The prethermal cycling processes of pipetting and drying template DNA, dispensing reaction mixture, and applying a sealing cover tape are performed in a continuous process on sequential Douglas Scientific modules. The template DNA is pipetted from sample plates into tape using a 384-tip syringe type pipettor (Roche).
The samples are then passed over drying modules where all liquid is evaporated from the DNA samples. A Douglas Scientific jet-type dispenser delivers the reaction mixture. A low autofluorescence polyolefin clear Global Array cover tape is then applied. The sealed arrays are transferred to a water bath thermal cycler for amplification. Following thermal cycling, arrays are transferred to a detection module, and detection is performed through the cover tape.

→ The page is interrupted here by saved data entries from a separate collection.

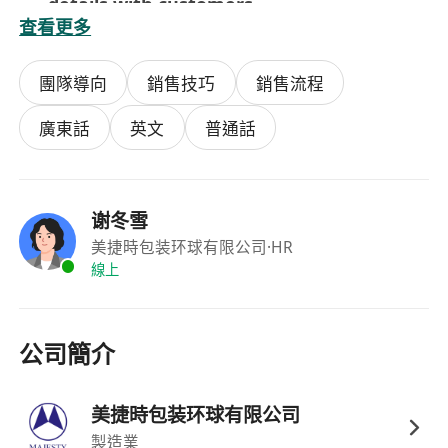
details with customers.
查看更多
Reconcile accounts receivable with
customers and ensure payment
團隊導向
銷售技巧
銷售流程
collection.
Follow up on customer complaints and
廣東話
英文
普通話
returns, and assist in customer
satisfaction surveys.
Complete other tasks assigned by
谢冬雪
supervisors on an ad-hoc basis.
美捷時包装环球有限公司
·HR
Job Requirements
線上
Bachelor’s degree or above; at least 3
years of relevant working experience in
international sales, order follow-up, etc.
公司簡介
Proficient in Cantonese and English with
strong communication skills; skilled in
美捷時包装环球有限公司
using office software.
製造業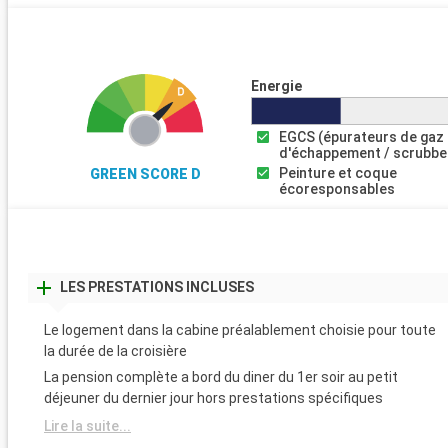
Energie
EGCS (épurateurs de gaz
d'échappement / scrubbe
Peinture et coque
GREEN SCORE D
écoresponsables
LES PRESTATIONS INCLUSES
Le logement dans la cabine préalablement choisie pour toute
la durée de la croisière
La pension complète a bord du diner du 1er soir au petit
déjeuner du dernier jour hors prestations spécifiques
Lire la suite...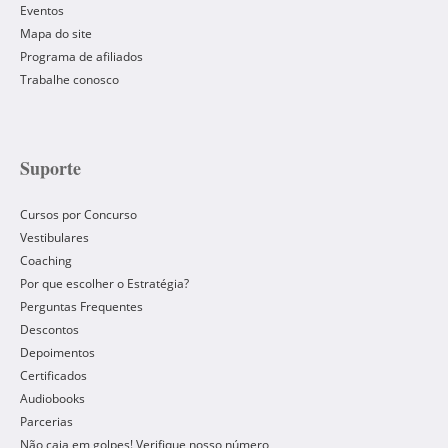
Eventos
Mapa do site
Programa de afiliados
Trabalhe conosco
Suporte
Cursos por Concurso
Vestibulares
Coaching
Por que escolher o Estratégia?
Perguntas Frequentes
Descontos
Depoimentos
Certificados
Audiobooks
Parcerias
Não caia em golpes! Verifique nosso número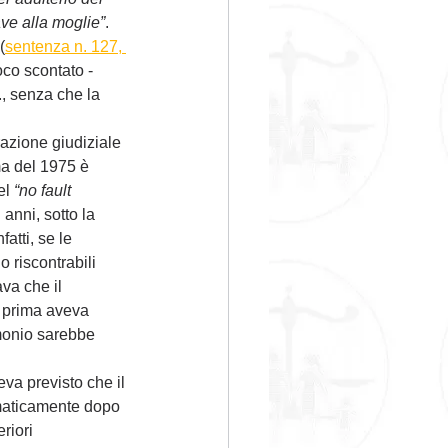
ave alla moglie”
. 
(
sentenza n. 127, 
co scontato - 
., senza che la 
razione giudiziale 
rma del 1975 è 
el 
“no fault 
anni, sotto la 
atti, se le 
 riscontrabili 
va che il 
o prima aveva 
imonio sarebbe 
eva previsto che il 
omaticamente dopo 
riori 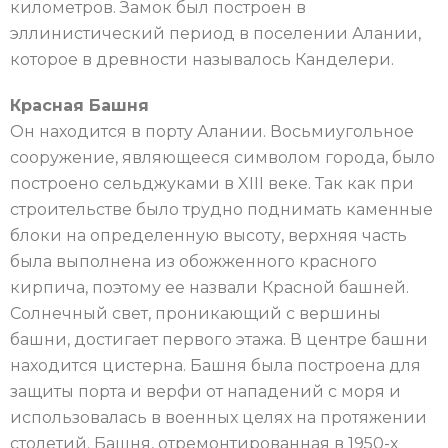
километров. Замок был построен в
эллинистический период в поселении Алании,
которое в древности называлось Канделери.
Красная Башня
Он находится в порту Алании. Восьмиугольное
сооружение, являющееся символом города, было
построено сельджуками в XIII веке. Так как при
строительстве было трудно поднимать каменные
блоки на определенную высоту, верхняя часть
была выполнена из обожженного красного
кирпича, поэтому ее назвали Красной башней.
Солнечный свет, проникающий с вершины
башни, достигает первого этажа. В центре башни
находится цистерна. Башня была построена для
защиты порта и верфи от нападений с моря и
использовалась в военных целях на протяжении
столетий. Башня, отремонтированная в 1950-х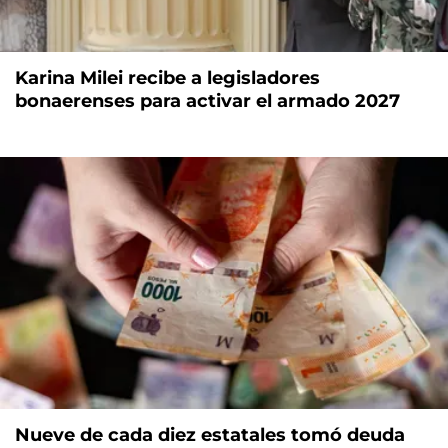
Karina Milei recibe a legisladores
bonaerenses para activar el armado 2027
Nueve de cada diez estatales tomó deuda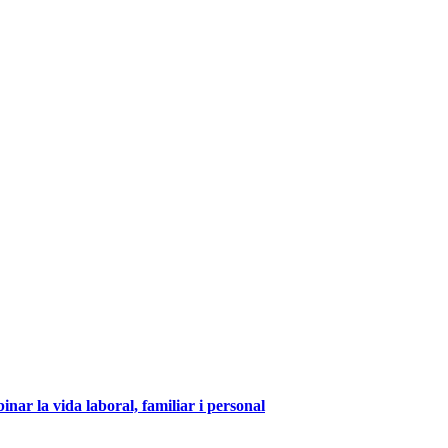
inar la vida laboral, familiar i personal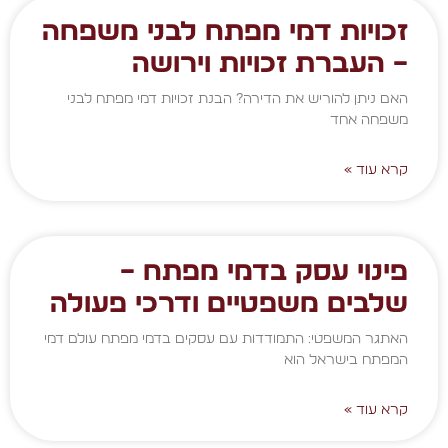
זכויות דמי מפתח לבני משפחה
– העברת זכויות וירושה
האם ניתן להוריש את הדירה? הבנת זכויות דמי מפתח לבני
משפחה אחד
קרא עוד »
פינוי עסק בדמי מפתח –
שלבים משפטיים ודרכי פעולה
האתגר המשפטי: התמודדות עם עסקים בדמי מפתח עולם דמי
המפתח בישראל הוא
קרא עוד »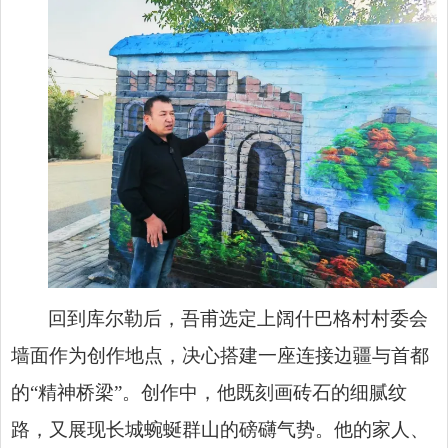
回到库尔勒后，吾甫选定上阔什巴格村村委会
墙面作为创作地点，决心搭建一座连接边疆与首都
的“精神桥梁”。创作中，他既刻画砖石的细腻纹
路，又展现长城蜿蜒群山的磅礴气势。他的家人、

PreventionGenetics has developed its own fluorescence readers that feed tape in a continuous fashion. The raw data are processed and scored with software developed in-house. A commercial detection unit is available through Douglas Scientific.
Array tape automation provides an efficient, miniaturized format for high-throughput genotyping. It is an alternative to chips and bead-based systems for use in applications where these methods are not convenient or practical. Because of the capacity for high-throughput thermal cycling, it is ideal for situations such as fine mapping where many thousands of samples are tested on a few hundred or less SNPs.